Data target_data (keep =
var1 var2 var3 etc);
Set base_data;
Run;
Alternately you can
specify the first statement as follows:
Data target_data ;
Set base_data;
keep = var1 var2 var3 ;
Run;
If you are reading a big
dataset into SAS and require only a few variables from it, use
the following statements in the program.
Data target_data ;
Set base_data((keep = var1 var2 var3 etc);
Run;
In the first case, SAS reads the entire data set base_data, even though
you only intend to use three variables. In the second case, SAS reads
from disk only the three variables you intend to keep. Please note that
we have to use such efficient methods to restrict the data read into
the system to optimize the system resources such as SASWORK
and shared drives.
The same way DROP
statement can also be specified based on the data requirement of the
user.
Unlike other programming
languages, SAS array variable is a set of similar variables grouped
together with a name in an ARRAY statement. We use
arrays very often when we work with datasets that are arranged as a
Time Series. Let us look at simple program to understand.
Data array_test;
Set weight_data;
array weight{50} wt1-wt50;
do i=1 to 50;
if weight{i}=999 then weight{i}= .;
end;
run;
As we have seen earlier one of the basic use of array is to group
similar variables . In the above example ‘weight_data has weight
measured at fifty different growth stages and wherever data is missing
that data point is updated with 999. Assume it’s a very large data set
and we want to replace all 999 with a ‘.’ for missing. If we are to do
this data step, we will have to write 50 statements ( if wt1 =999 then
wt1=. ; like that for each column) . Using array variable we can
simplify this.
Line 3: Here ‘array’
is the key word that tells SAS the following name (weight) is an array.
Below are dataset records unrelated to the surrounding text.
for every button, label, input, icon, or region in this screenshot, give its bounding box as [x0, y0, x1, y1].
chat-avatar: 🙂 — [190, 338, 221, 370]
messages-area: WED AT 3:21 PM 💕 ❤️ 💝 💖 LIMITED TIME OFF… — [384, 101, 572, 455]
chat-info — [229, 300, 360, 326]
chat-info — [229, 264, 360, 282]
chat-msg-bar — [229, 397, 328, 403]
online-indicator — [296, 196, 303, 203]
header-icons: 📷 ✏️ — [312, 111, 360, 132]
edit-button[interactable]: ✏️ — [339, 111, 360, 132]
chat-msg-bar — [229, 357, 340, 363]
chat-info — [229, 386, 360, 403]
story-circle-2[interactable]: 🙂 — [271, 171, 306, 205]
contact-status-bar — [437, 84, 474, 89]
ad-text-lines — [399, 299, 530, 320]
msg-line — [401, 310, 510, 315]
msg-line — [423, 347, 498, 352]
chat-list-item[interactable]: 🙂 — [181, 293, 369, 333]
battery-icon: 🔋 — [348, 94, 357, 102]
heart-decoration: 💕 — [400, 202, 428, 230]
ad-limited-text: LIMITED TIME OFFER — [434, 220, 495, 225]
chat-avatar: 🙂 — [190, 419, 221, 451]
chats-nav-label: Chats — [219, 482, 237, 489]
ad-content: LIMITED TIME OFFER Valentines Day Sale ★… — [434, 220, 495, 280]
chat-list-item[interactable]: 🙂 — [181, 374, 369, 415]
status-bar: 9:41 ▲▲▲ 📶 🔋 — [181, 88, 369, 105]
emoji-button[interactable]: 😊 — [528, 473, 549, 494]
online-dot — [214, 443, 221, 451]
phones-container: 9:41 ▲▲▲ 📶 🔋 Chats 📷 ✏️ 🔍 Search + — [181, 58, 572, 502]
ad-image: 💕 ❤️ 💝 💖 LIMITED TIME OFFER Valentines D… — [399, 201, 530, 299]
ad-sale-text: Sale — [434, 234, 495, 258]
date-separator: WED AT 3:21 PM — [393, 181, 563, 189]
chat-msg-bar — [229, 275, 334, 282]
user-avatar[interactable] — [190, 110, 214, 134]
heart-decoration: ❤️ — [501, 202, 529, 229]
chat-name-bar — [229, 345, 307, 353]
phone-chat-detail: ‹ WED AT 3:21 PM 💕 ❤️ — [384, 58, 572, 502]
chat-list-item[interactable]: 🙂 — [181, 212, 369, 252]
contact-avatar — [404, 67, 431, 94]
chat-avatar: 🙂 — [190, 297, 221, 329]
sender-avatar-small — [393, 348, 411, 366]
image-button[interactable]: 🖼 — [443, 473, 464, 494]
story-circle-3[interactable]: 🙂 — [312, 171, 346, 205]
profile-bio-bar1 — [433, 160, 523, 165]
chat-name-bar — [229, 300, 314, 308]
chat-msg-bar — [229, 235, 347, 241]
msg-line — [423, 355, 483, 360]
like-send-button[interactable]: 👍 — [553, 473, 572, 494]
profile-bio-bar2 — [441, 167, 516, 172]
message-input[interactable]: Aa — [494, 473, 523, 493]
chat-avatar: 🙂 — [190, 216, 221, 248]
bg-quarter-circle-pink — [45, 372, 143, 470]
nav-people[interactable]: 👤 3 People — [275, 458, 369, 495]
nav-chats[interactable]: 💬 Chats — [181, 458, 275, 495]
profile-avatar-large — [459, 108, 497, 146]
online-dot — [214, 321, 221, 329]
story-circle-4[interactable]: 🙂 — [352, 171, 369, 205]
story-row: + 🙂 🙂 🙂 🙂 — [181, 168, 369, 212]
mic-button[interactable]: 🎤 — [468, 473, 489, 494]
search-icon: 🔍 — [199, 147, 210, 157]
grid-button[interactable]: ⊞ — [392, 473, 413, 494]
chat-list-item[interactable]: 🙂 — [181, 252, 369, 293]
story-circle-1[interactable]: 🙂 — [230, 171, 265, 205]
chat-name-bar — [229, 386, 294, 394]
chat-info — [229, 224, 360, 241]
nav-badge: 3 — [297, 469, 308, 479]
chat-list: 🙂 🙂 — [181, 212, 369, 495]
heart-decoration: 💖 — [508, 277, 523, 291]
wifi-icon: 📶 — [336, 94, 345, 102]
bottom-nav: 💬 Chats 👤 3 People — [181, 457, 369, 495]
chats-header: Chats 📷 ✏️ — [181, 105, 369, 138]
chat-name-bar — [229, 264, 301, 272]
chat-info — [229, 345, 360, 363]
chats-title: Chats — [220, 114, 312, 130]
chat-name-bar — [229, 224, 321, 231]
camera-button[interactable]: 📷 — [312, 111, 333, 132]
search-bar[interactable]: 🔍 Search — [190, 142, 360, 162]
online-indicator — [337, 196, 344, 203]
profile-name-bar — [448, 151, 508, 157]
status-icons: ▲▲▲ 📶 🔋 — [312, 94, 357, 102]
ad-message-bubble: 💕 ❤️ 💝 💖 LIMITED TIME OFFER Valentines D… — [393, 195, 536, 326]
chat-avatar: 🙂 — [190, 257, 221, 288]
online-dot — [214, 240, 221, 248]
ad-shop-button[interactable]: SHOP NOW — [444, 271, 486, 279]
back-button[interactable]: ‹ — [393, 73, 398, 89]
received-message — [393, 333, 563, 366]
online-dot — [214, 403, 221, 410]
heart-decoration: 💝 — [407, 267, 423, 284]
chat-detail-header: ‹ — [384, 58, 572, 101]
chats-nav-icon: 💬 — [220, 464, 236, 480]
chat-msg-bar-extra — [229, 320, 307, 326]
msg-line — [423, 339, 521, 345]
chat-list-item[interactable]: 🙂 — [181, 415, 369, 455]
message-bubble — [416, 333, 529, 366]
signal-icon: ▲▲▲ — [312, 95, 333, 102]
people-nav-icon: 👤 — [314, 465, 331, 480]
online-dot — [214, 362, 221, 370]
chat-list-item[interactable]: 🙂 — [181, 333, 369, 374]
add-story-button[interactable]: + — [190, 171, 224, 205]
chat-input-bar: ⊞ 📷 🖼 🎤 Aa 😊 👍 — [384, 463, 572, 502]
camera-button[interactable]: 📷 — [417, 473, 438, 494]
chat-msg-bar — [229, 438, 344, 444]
The closed bracket {50} specifies the number of elements in the array
followed by the values of array elements*wt1, wt2, wt3….wt50). For
example weight{40} = ‘wt40’
Line 4: Do loop 1 to
50 to hold the record to scan through 50 different fields
specified.
Line 5: Remember
weight{1} will have a value wt1 and that field will be evaluated in the
following IF condition to check whether it has a value of 999.
Similarly when i=2, weight {2} will have a value of wt2. Like this 50
times the loop is executed for each row of data and the update is made
for fifty fields (columns)
Line:6 Ending the loop .
End of the execution, all
the fields are evaluated and updated with ‘.’ for 999.
Now think about
substituting fields with missing. Values with some other value.
Time Series Example
Now let us look at an
example to know the way array is used in our environment (This program
does not run as it requires some datasets)
Data Balance_due;
set TS_49;
array st_month {6}
stmonth15 stmonth25 stmonth35 stmonth45 stmonth55;
array bal_due {6} baldue15 baldue25 baldue35 baldue45
baldue55 ;
do i=1 to 5;
Statement_month =st_month (i);
balance_due = bal_due(i);
output;
end;
run;
Proc summary
data = Balance_due;
class Statement_month;
var balance_due ;
run;
The above program reads a
dataset (TS_49) where the variables are arranged in a time series
format. (For example, baldue15 stands for balance due for the month of
Jan 2005 and so on) The user wants to see the balance due for all
accounts by statement month for 5 specific months , using
SAS ARRAY (s)he could achieve that easily. Further, (s)he could
use PROC summary to do the summarization as data is now in a format
that PROC Summary understands.
No let us look at the ARRAY statement.
array st_month {5}
stmonth15 stmonth25 stmonth35 stmonth45 stmonth55
Here ‘array’ is the key
word that tells SAS the following name (st_month) is an array. The
closed bracket (5) specifies the number of elements in the array
followed by the values of array elements. For example st_month(5) =
‘stmonth55’
In other words, ARRAY help
us to group a set of variables so that programming could be made short
and flexible. If we need to do the same action repetitively on same
group of variables, declaring an array would solve the same.
A SAS Label describes a
variable. When labels are assigned in the data step they are available
for all procedures that use that data set. When we produce reports we
could print labels instead of variable names.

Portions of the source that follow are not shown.